A las siete de la mañana de aquel día venía por calle San Jerónimo hacia el sur más o menos al 4500, al lado de un Duna rojo. Al querer pasarlo, acelero y en una parte muy oscura de la calle veo a pocos metros un montículo de escoria para construcción. No alcancé a frenar y perdí el control de la moto, pasando por encima del montículo y volando-arrastrando por el piso casi hasta la otra esquina. Me levanté con la intuición de que no me había pasado nada y así era. Tenía puesta ropa especial para accidentes. Los borceguíes habían salvado a los pies de los raspones. El jean soportó el rigor, salvo por un molesto pero mínimo rasguño en el culo. Por suerte tenía puesta la campera de cuero motera, bien gruesa y con parches en los codos, espalda y hombros. Sobre todo sufrió la arrastrada el parche del codo derecho pero gracias a ella no sufrí absolutamente ninguna consecuencia entre la cintura y los hombros. A las manos las protegieron los guantes de cuero gruesos, que quedaron con grandes marcas del pavimento. Se ve que apoyé las palmas al deslizarme varios metros por sobre el cemento. Y el casco quedó totalmente rallado, incluso en el visor. En cambio, los anteojos y la cara, indemnes.

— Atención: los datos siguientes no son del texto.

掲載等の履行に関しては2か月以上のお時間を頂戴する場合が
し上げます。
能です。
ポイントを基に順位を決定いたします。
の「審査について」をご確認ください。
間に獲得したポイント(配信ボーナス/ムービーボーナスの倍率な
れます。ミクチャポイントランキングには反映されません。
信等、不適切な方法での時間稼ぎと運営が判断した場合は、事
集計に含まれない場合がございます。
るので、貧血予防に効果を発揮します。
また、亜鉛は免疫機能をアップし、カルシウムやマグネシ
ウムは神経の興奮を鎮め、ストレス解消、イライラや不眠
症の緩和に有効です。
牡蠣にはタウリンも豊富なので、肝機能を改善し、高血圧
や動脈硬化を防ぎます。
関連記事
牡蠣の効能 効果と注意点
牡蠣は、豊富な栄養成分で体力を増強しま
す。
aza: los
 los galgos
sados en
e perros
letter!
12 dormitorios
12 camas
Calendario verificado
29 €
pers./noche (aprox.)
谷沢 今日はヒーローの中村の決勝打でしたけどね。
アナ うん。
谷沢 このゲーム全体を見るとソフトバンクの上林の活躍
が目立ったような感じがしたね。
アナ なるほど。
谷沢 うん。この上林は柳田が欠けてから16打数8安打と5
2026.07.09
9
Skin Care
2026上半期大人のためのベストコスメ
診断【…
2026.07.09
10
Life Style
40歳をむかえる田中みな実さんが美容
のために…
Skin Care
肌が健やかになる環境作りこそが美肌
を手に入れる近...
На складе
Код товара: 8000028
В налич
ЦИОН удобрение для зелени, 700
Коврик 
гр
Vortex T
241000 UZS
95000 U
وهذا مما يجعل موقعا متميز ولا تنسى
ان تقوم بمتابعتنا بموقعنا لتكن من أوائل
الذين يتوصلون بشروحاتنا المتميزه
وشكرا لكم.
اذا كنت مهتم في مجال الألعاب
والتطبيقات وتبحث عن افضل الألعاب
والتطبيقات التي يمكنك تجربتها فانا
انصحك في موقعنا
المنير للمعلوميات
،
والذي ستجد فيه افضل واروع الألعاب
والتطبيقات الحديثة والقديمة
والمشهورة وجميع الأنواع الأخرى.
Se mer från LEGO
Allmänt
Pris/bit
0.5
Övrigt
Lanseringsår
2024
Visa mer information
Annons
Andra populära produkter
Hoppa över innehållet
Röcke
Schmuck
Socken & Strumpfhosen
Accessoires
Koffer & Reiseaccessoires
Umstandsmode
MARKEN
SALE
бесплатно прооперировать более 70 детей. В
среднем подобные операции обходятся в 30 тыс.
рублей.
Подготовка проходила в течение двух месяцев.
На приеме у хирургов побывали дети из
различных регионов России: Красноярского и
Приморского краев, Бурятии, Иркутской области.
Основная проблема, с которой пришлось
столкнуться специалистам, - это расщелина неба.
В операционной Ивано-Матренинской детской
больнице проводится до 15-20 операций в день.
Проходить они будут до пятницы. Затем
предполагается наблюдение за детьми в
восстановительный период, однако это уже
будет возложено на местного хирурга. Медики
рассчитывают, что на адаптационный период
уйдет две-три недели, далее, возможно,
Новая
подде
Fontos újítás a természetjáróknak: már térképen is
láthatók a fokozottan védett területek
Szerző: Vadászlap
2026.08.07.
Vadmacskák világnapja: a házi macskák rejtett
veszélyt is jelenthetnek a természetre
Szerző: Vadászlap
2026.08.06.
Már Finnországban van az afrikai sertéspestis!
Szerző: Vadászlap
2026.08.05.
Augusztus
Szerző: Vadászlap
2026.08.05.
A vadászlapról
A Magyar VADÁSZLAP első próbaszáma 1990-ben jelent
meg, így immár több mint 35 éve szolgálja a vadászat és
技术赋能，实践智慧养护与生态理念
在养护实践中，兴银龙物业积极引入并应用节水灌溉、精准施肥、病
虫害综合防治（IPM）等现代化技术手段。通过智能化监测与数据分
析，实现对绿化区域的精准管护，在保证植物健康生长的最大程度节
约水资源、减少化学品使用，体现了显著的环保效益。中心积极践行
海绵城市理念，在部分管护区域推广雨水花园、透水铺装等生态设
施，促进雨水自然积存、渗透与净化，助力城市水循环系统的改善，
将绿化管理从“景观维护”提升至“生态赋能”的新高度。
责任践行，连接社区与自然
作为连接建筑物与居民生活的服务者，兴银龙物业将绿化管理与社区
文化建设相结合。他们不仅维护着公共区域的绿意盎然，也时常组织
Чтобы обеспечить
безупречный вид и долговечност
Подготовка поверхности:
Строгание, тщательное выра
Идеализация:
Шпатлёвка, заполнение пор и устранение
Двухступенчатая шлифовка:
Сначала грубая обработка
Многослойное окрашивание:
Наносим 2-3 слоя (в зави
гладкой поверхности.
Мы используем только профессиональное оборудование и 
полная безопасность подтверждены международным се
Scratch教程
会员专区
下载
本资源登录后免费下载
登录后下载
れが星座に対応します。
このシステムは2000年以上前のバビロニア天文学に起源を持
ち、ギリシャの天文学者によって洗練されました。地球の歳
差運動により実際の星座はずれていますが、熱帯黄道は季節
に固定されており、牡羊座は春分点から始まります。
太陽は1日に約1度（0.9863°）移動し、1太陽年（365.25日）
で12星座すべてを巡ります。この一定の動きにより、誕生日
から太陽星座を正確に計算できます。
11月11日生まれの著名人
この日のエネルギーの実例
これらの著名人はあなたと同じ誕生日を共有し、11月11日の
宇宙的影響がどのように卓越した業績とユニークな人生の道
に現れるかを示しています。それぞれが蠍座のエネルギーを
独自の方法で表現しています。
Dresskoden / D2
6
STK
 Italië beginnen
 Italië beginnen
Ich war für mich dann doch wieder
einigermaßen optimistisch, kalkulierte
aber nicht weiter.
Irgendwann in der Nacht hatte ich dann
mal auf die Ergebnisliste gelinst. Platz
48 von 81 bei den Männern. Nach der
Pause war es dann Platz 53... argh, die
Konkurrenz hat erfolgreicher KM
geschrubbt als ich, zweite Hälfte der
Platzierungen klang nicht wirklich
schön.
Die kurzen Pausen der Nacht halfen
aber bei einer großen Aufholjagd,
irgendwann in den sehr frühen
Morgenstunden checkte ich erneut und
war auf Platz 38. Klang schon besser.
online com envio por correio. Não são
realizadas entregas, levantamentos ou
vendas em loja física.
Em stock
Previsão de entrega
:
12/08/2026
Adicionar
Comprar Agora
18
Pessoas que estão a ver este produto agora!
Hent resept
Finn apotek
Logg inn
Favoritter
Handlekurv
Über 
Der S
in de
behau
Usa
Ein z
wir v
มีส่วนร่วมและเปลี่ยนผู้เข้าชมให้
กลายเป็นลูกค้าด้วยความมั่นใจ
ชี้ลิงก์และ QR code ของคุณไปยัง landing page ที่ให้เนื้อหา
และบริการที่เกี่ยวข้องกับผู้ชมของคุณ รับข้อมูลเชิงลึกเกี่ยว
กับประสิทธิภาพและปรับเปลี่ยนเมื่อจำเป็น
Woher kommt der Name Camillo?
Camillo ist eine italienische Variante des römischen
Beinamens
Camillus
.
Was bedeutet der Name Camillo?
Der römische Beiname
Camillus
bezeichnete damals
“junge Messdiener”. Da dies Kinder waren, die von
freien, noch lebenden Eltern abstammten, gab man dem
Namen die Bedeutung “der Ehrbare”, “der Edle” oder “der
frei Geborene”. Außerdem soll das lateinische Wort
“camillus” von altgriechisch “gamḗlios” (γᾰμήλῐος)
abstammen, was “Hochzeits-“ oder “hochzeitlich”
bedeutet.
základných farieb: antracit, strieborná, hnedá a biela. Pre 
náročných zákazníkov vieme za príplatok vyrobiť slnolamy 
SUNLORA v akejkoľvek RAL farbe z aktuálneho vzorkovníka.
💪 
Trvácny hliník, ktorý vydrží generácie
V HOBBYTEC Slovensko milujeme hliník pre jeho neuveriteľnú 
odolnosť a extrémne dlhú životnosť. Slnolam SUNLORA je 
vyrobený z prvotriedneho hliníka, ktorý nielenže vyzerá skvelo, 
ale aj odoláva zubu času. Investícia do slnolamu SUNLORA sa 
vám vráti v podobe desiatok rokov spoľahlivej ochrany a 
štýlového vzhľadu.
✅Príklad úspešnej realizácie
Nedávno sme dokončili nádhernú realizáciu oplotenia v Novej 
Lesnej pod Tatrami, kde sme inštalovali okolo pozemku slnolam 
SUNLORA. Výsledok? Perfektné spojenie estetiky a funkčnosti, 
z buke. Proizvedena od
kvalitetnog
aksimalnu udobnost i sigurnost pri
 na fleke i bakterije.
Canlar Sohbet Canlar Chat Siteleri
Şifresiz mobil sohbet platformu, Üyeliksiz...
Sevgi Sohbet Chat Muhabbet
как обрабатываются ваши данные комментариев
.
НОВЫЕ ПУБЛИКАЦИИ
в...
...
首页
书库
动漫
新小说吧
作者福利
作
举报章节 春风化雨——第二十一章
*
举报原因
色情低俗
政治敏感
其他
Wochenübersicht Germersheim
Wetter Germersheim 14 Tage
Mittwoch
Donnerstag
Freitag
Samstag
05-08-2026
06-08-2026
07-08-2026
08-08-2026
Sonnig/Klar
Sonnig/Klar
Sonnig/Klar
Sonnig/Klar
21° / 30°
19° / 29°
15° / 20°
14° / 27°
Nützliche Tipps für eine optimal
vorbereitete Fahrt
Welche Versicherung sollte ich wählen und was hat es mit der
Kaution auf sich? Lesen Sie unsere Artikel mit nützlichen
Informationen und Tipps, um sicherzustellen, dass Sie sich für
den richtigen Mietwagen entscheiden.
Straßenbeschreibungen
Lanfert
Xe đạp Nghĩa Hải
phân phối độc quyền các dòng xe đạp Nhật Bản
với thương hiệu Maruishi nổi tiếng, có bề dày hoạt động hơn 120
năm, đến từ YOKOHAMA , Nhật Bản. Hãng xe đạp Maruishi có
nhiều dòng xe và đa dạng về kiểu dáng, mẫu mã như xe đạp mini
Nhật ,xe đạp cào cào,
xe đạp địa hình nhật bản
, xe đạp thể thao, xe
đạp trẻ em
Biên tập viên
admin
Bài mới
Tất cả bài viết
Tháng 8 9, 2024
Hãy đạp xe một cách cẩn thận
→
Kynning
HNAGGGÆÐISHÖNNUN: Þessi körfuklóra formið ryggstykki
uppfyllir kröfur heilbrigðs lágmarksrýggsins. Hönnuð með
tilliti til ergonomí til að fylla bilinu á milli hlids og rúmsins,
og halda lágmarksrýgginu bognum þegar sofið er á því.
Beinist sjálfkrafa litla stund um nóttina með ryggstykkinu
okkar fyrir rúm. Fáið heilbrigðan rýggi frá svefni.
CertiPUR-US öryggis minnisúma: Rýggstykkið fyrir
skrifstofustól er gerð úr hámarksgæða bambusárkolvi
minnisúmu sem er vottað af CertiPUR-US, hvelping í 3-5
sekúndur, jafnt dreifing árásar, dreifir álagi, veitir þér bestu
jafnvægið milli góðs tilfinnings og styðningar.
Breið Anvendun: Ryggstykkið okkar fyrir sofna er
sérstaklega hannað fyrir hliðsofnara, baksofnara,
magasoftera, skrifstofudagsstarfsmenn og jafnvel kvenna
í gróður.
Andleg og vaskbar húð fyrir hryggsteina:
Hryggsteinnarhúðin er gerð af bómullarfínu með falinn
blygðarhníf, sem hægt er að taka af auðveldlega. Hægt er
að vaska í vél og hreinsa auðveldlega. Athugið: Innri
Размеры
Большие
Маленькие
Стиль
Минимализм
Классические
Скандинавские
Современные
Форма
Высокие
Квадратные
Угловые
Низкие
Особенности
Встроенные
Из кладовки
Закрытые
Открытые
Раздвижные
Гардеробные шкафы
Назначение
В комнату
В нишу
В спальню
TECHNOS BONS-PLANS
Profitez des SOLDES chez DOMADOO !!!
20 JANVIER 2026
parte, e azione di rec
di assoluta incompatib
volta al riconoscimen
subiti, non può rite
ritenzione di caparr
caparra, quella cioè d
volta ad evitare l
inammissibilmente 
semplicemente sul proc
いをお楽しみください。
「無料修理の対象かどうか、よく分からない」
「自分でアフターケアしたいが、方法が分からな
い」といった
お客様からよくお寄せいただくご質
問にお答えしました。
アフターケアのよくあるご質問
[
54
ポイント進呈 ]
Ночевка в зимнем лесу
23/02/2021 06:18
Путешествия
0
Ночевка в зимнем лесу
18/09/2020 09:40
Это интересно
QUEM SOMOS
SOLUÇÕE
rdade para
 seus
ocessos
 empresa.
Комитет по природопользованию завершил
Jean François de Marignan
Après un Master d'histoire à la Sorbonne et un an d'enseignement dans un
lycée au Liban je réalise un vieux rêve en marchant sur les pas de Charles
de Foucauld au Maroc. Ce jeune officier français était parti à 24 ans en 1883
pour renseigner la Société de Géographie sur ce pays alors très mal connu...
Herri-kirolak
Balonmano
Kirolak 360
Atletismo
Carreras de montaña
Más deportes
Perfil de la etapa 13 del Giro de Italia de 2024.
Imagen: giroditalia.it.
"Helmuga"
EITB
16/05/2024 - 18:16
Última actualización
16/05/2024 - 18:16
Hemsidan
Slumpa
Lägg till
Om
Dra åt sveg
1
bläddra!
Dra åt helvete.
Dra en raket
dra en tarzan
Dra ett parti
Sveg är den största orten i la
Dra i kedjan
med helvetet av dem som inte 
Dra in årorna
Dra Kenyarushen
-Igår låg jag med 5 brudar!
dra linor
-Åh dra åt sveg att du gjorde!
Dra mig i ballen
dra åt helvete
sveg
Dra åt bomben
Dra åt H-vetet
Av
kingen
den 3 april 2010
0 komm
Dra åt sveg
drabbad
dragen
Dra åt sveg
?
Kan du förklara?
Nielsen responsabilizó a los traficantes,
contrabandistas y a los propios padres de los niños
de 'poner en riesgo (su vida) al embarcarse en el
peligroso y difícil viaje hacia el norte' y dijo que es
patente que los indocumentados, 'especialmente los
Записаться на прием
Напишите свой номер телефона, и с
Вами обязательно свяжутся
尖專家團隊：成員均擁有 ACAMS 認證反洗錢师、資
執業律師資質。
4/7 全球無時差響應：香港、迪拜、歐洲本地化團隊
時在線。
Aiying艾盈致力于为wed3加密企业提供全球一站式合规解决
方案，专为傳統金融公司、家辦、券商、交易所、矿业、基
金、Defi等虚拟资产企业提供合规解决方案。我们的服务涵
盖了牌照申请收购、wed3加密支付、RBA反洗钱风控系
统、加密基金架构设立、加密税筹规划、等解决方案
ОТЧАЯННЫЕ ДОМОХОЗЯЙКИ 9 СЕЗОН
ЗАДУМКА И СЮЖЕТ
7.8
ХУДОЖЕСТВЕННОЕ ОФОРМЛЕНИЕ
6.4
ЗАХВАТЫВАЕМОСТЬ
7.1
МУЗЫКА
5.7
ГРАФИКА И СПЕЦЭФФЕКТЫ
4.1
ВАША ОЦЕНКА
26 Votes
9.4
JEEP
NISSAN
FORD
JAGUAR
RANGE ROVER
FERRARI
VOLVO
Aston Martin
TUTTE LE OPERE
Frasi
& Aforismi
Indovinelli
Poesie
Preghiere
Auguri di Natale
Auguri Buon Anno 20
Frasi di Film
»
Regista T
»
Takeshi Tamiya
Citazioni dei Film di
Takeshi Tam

Al levantarme, la gente del Duna que paró a ver no me podía creer que no me hubiera quebrado nada. La moto perdió un guiño y un espejo, ganó una trilla en la carcaza de la luz principal y se le dobló y marcó el lado derecho del manubrio. Levanté la moto y la puse en marcha. La llevé hasta el taller del que era entonces mi mecánico, que estaba a cerca de un quilómetro de allí. Y se la dejé, no sin antes rogarle que la tuviera lista antes del viernes que era el encuentro de motos de Diamante. De ahí me volví a mi casa caminando, nada de trabajar ese día. En el camino, las desgracias se suelen juntar, me mordió un cuzquito traicionero que salió del pórtico de una casa. Protegido entre los borcegos y el grueso pantalón, afortunadamente, no dejó ni marca. El viernes la moto estuvo lista, con manubrio nuevo y pude ir a Diamante. Fué el más leve de los leves accidentes que he tenido hasta ahora.
A mediados de enero de 1998 fui a sacar los certificados de salud mío y de mis hijos para la pileta. En esos días íbamos a Amsafe con la Coca, Ana, Néstor y sobrinos. Como tenía muchos contactos todavía en el hospital Cullen fui hacia allí. Terminé el periplo por odontología, cerca de la sala de rayos y fui a buscar la Kawasaki, apurado porque no me cierre el registro de la propiedad para pedir un duplicado de la tarjeta de identidad del vehículo, perdida algún tiempo antes.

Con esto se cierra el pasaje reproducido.